Activity: Tell how many lines in the data below include the word "Moira". The answer is the number only.

───── Records shown ─────

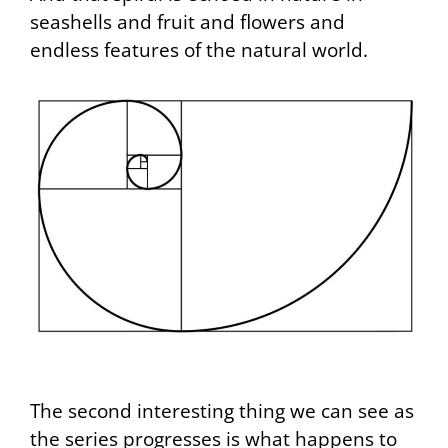
seashells and fruit and flowers and
endless features of the natural world.
The second interesting thing we can see as
the series progresses is what happens to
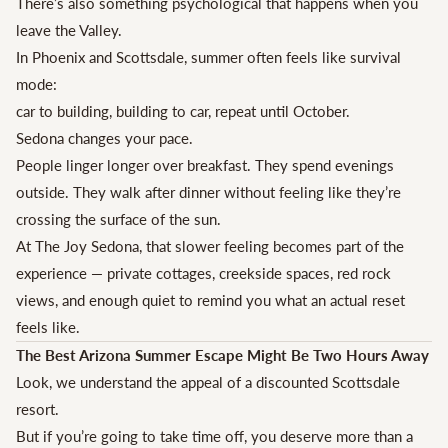
There’s also something psychological that happens when you
leave the Valley.
In Phoenix and Scottsdale, summer often feels like survival
mode:
car to building, building to car, repeat until October.
Sedona changes your pace.
People linger longer over breakfast. They spend evenings
outside. They walk after dinner without feeling like they’re
crossing the surface of the sun.
At The Joy Sedona, that slower feeling becomes part of the
experience — private cottages, creekside spaces, red rock
views, and enough quiet to remind you what an actual reset
feels like.
The Best Arizona Summer Escape Might Be Two Hours Away
Look, we understand the appeal of a discounted Scottsdale
resort.
But if you’re going to take time off, you deserve more than a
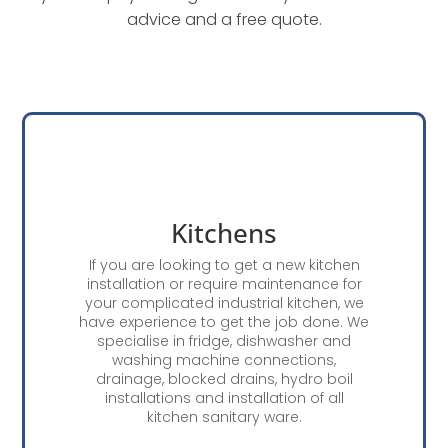
advice and a free quote.
Kitchens
If you are looking to get a new kitchen
installation or require maintenance for
your complicated industrial kitchen, we
have experience to get the job done. We
specialise in fridge, dishwasher and
washing machine connections,
drainage, blocked drains, hydro boil
installations and installation of all
kitchen sanitary ware.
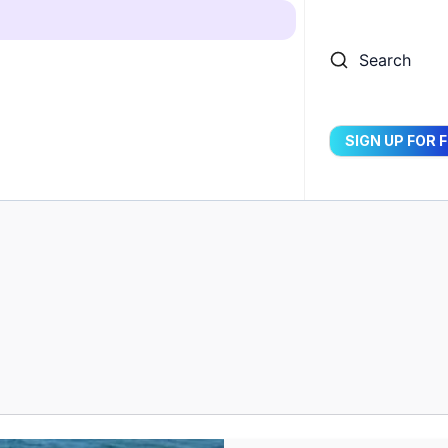
Search
SIGN UP FOR 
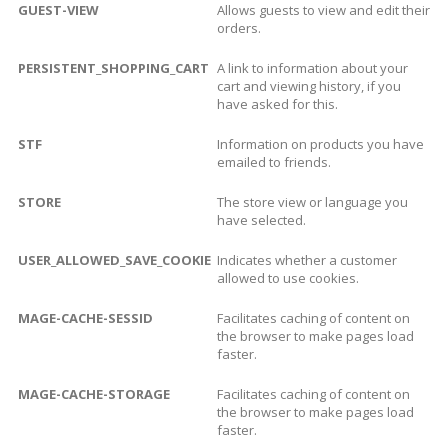
GUEST-VIEW
Allows guests to view and edit their
orders.
PERSISTENT_SHOPPING_CART
A link to information about your
cart and viewing history, if you
have asked for this.
STF
Information on products you have
emailed to friends.
STORE
The store view or language you
have selected.
USER_ALLOWED_SAVE_COOKIE
Indicates whether a customer
allowed to use cookies.
MAGE-CACHE-SESSID
Facilitates caching of content on
the browser to make pages load
faster.
MAGE-CACHE-STORAGE
Facilitates caching of content on
the browser to make pages load
faster.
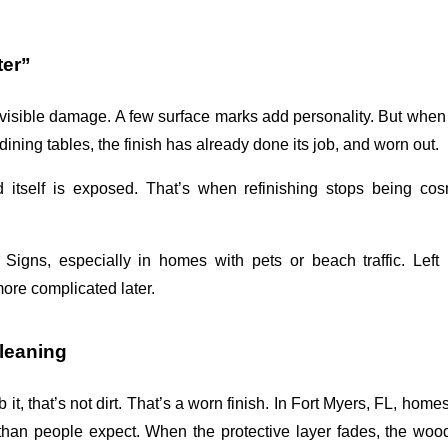
ter”
isible damage. A few surface marks add personality. But when 
ning tables, the finish has already done its job, and worn out. 
 itself is exposed. That’s when refinishing stops being cos
g Signs
, especially in homes with pets or beach traffic. Left u
ore complicated later.
Cleaning
 it, that’s not dirt. That’s a worn finish. In Fort Myers, FL, homes
than people expect. When the protective layer fades, the wood 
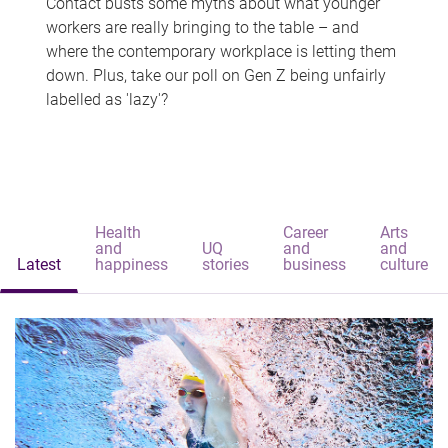
Contact busts some myths about what younger
workers are really bringing to the table – and
where the contemporary workplace is letting them
down. Plus, take our poll on Gen Z being unfairly
labelled as 'lazy'?
Health
Career
Arts
and
UQ
and
and
Latest
happiness
stories
business
culture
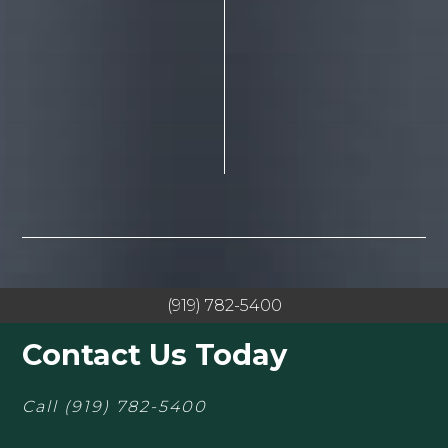
(919) 782-5400
Contact Us Today
Call
(919) 782-5400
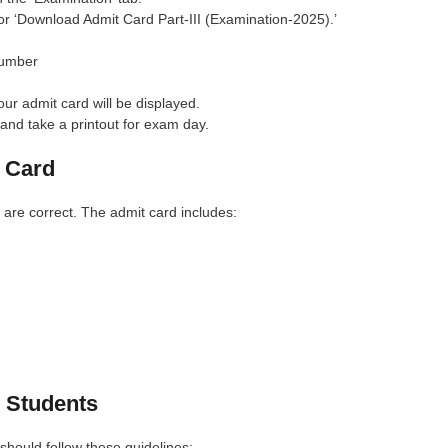
for ‘Download Admit Card Part-III (Examination-2025).’
Number
our admit card will be displayed.
and take a printout for exam day.
 Card
 are correct. The admit card includes:
 Students
hould follow these guidelines:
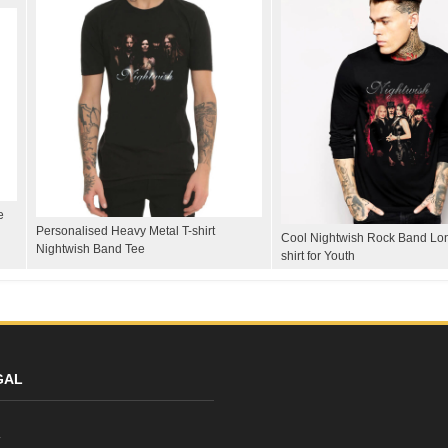
e
Personalised Heavy Metal T-shirt
Cool Nightwish Rock Band Lon
Nightwish Band Tee
shirt for Youth
GAL
y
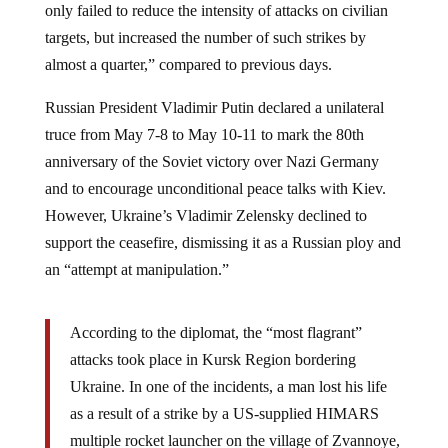
targets, but increased the number of such strikes by
almost a quarter,” compared to previous days.
Russian President Vladimir Putin declared a unilateral
truce from May 7-8 to May 10-11 to mark the 80th
anniversary of the Soviet victory over Nazi Germany
and to encourage unconditional peace talks with Kiev.
However, Ukraine’s Vladimir Zelensky declined to
support the ceasefire, dismissing it as a Russian ploy and
an “attempt at manipulation.”
According to the diplomat, the “most flagrant”
attacks took place in Kursk Region bordering
Ukraine. In one of the incidents, a man lost his life
as a result of a strike by a US-supplied HIMARS
multiple rocket launcher on the village of Zvannoye,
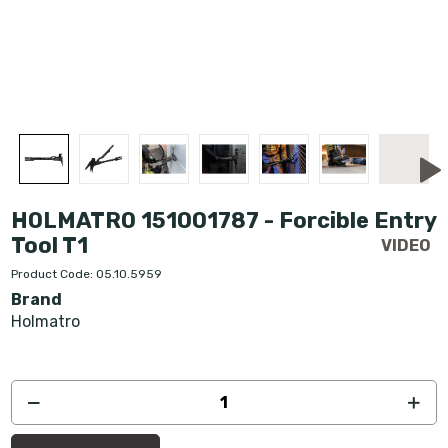
HOLMATRO 151001787 - Forcible Entry
Tool T1
Product Code: 05.10.5959
Brand
Holmatro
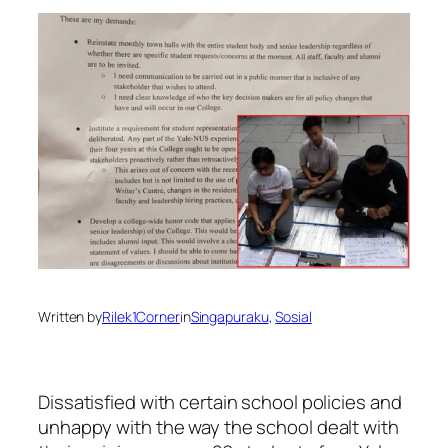
Written by
Rilek1Corner
in
Singapuraku
, 
Sosial
Dissatisfied with certain school policies and
unhappy with the way the school dealt with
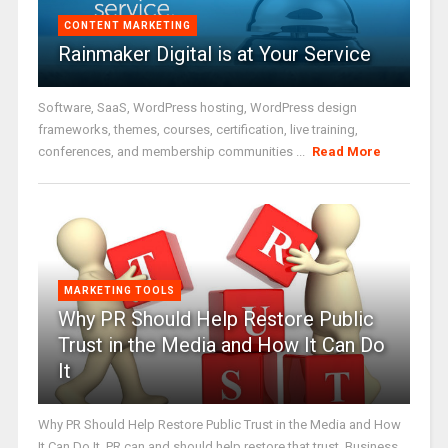
CONTENT MARKETING
Rainmaker Digital is at Your Service
Software, SaaS, WordPress hosting, WordPress design
frameworks, themes, courses, certification, live training,
conferences, and membership communities ...
Read More
MARKETING TOOLS
Why PR Should Help Restore Public
Trust in the Media and How It Can Do
It
Why PR Should Help Restore Public Trust in the Media and How
It Can Do It. PR can and should help restore that trust. Business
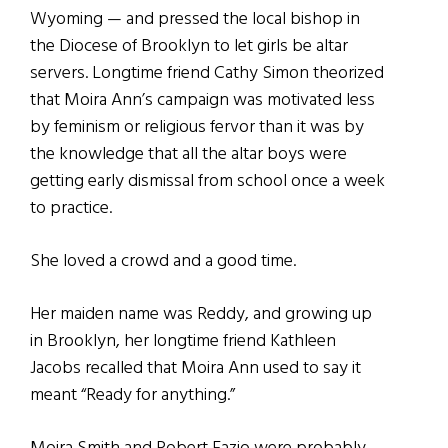
Wyoming — and pressed the local bishop in
the Diocese of Brooklyn to let girls be altar
servers. Longtime friend Cathy Simon theorized
that Moira Ann’s campaign was motivated less
by feminism or religious fervor than it was by
the knowledge that all the altar boys were
getting early dismissal from school once a week
to practice.
She loved a crowd and a good time.
Her maiden name was Reddy, and growing up
in Brooklyn, her longtime friend Kathleen
Jacobs recalled that Moira Ann used to say it
meant “Ready for anything.”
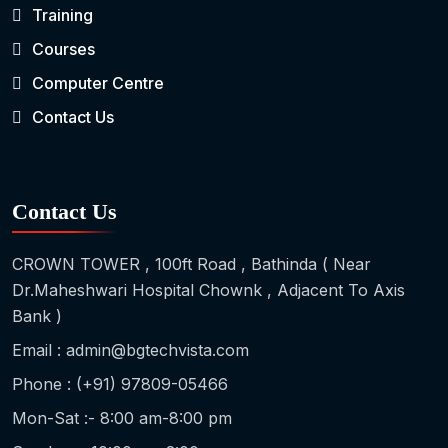
Training
Courses
Computer Centre
Contact Us
Contact Us
CROWN TOWER , 100ft Road , Bathinda ( Near
Dr.Maheshwari Hospital Chownk , Adjacent To Axis
Bank )
Email : admin@bgtechvista.com
Phone : (+91) 97809-05466
Mon-Sat :- 8:00 am-8:00 pm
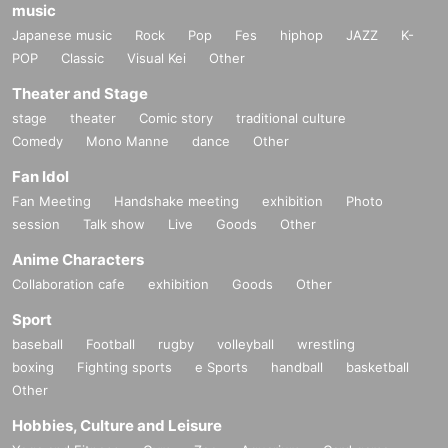
music
Japanese music
Rock
Pop
Fes
hiphop
JAZZ
K-
POP
Classic
Visual Kei
Other
Theater and Stage
stage
theater
Comic story
traditional culture
Comedy
Mono Manne
dance
Other
Fan Idol
Fan Meeting
Handshake meeting
exhibition
Photo
session
Talk show
Live
Goods
Other
Anime Characters
Collaboration cafe
exhibition
Goods
Other
Sport
baseball
Football
rugby
volleyball
wrestling
boxing
Fighting sports
e Sports
handball
basketball
Other
Hobbies, Culture and Leisure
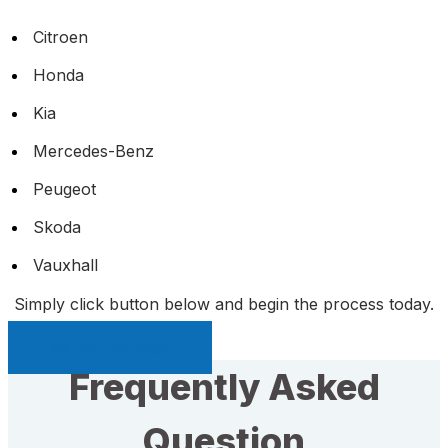
Citroen
Honda
Kia
Mercedes-Benz
Peugeot
Skoda
Vauxhall
Simply click button below and begin the process today.
Sell My Car Page
Frequently Asked
Question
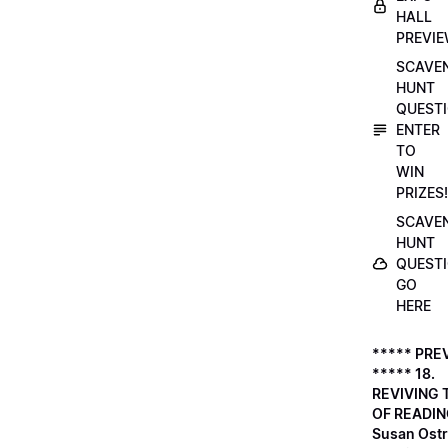
HALL
PREVI
SCAVE
HUNT
QUESTI
ENTER
TO
WIN
PRIZES!
SCAVE
HUNT
QUESTI
GO
HERE
***** PRE
***** 18.
REVIVING 
OF READIN
Susan Ostr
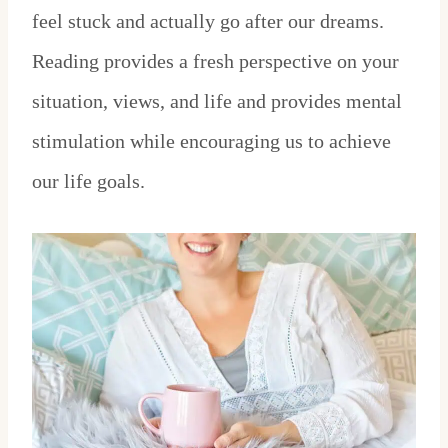
feel stuck and actually go after our dreams.
Reading provides a fresh perspective on your
situation, views, and life and provides mental
stimulation while encouraging us to achieve
our life goals.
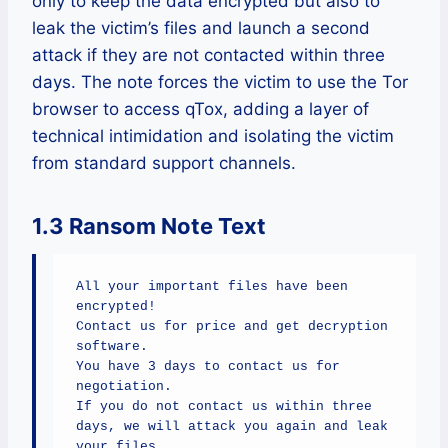
only to keep the data encrypted but also to
leak the victim’s files and launch a second
attack if they are not contacted within three
days. The note forces the victim to use the Tor
browser to access qTox, adding a layer of
technical intimidation and isolating the victim
from standard support channels.
1.3 Ransom Note Text
All your important files have been 
encrypted!

Contact us for price and get decryption 
software.

You have 3 days to contact us for 
negotiation.

If you do not contact us within three 
days, we will attack you again and leak 
your files.
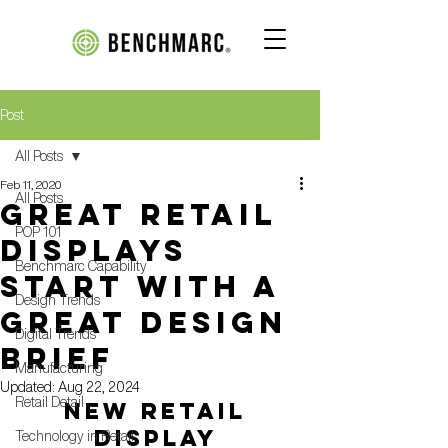
Post
All Posts
Feb 11, 2020
All Posts
GREAT RETAIL
POP 101
DISPLAYS
Benchmarc Capability
START WITH A
Design Trends
GREAT DESIGN
Digital Trends
BRIEF
Manufacturing
Updated:
Aug 22, 2024
Retail Detail
NEW RETAIL 
DISPLAY 
Technology in Retail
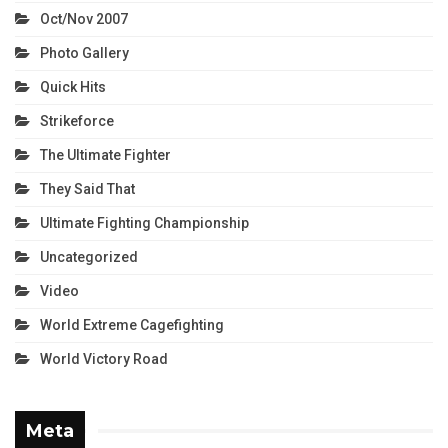
Oct/Nov 2007
Photo Gallery
Quick Hits
Strikeforce
The Ultimate Fighter
They Said That
Ultimate Fighting Championship
Uncategorized
Video
World Extreme Cagefighting
World Victory Road
Meta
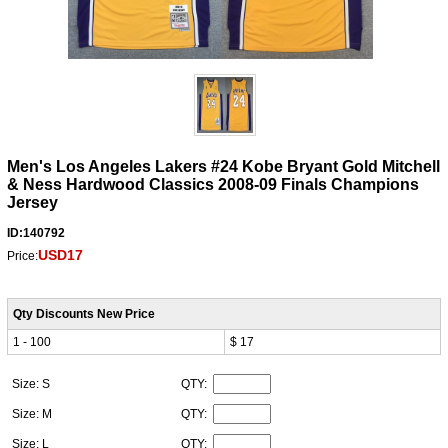
Men's Los Angeles Lakers #24 Kobe Bryant Gold Mitchell
& Ness Hardwood Classics 2008-09 Finals Champions
Jersey
ID:140792
USD17
Price:
Qty Discounts New Price
1 - 100
$ 17
Size: S
QTY:
Size: M
QTY:
Size: L
QTY:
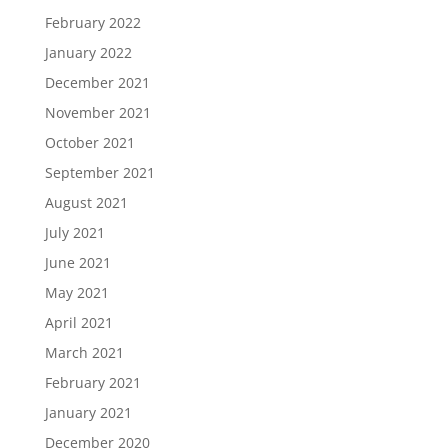
February 2022
January 2022
December 2021
November 2021
October 2021
September 2021
August 2021
July 2021
June 2021
May 2021
April 2021
March 2021
February 2021
January 2021
December 2020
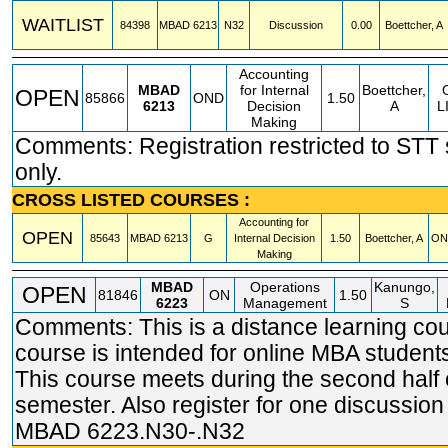
WAITLIST
84398
MBAD
6213
N32
Discussion
0.00
Boettcher, A
Accounting
MBAD
for Internal
Boettcher,
OPEN
85866
OND
1.50
6213
Decision
A
L
Making
Comments: Registration restricted to STT
only.
CROSS LISTED COURSES :
Accounting for
OPEN
85643
MBAD
6213
G
Internal Decision
1.50
Boettcher, A
ON
Making
MBAD
Operations
Kanungo,
OPEN
81846
ON
1.50
6223
Management
S
Comments: This is a distance learning cou
course is intended for online MBA students
This course meets during the second half 
semester. Also register for one discussion
MBAD 6223.N30-.N32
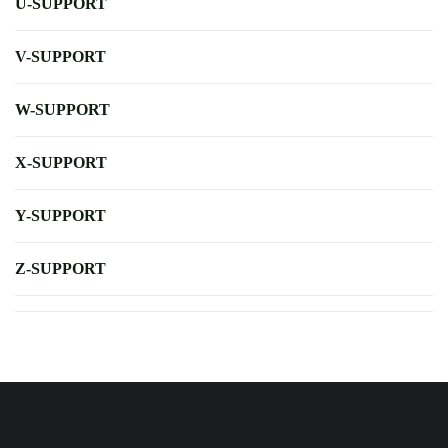
U-SUPPORT
V-SUPPORT
W-SUPPORT
X-SUPPORT
Y-SUPPORT
Z-SUPPORT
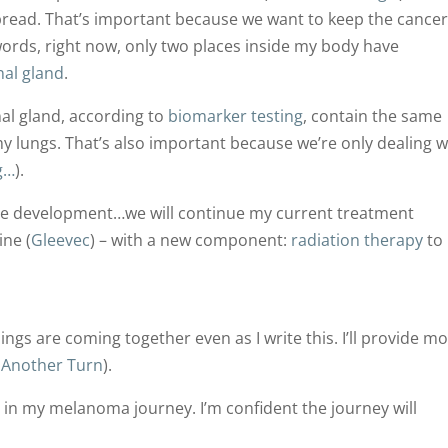
pread. That’s important because we want to keep the cance
words, right now, only two places inside my body have
nal gland
.
l gland, according to
biomarker testing
, contain the same
my lungs. That’s also important because we’re only dealing w
g…
).
ive development…we will continue my current treatment
ine (
Gleevec
) – with a new component:
radiation therapy
to
ings are coming together even as I write this. I’ll provide m
 Another Turn
).
n in my melanoma journey. I’m confident the journey will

─────

Exercise solution: 2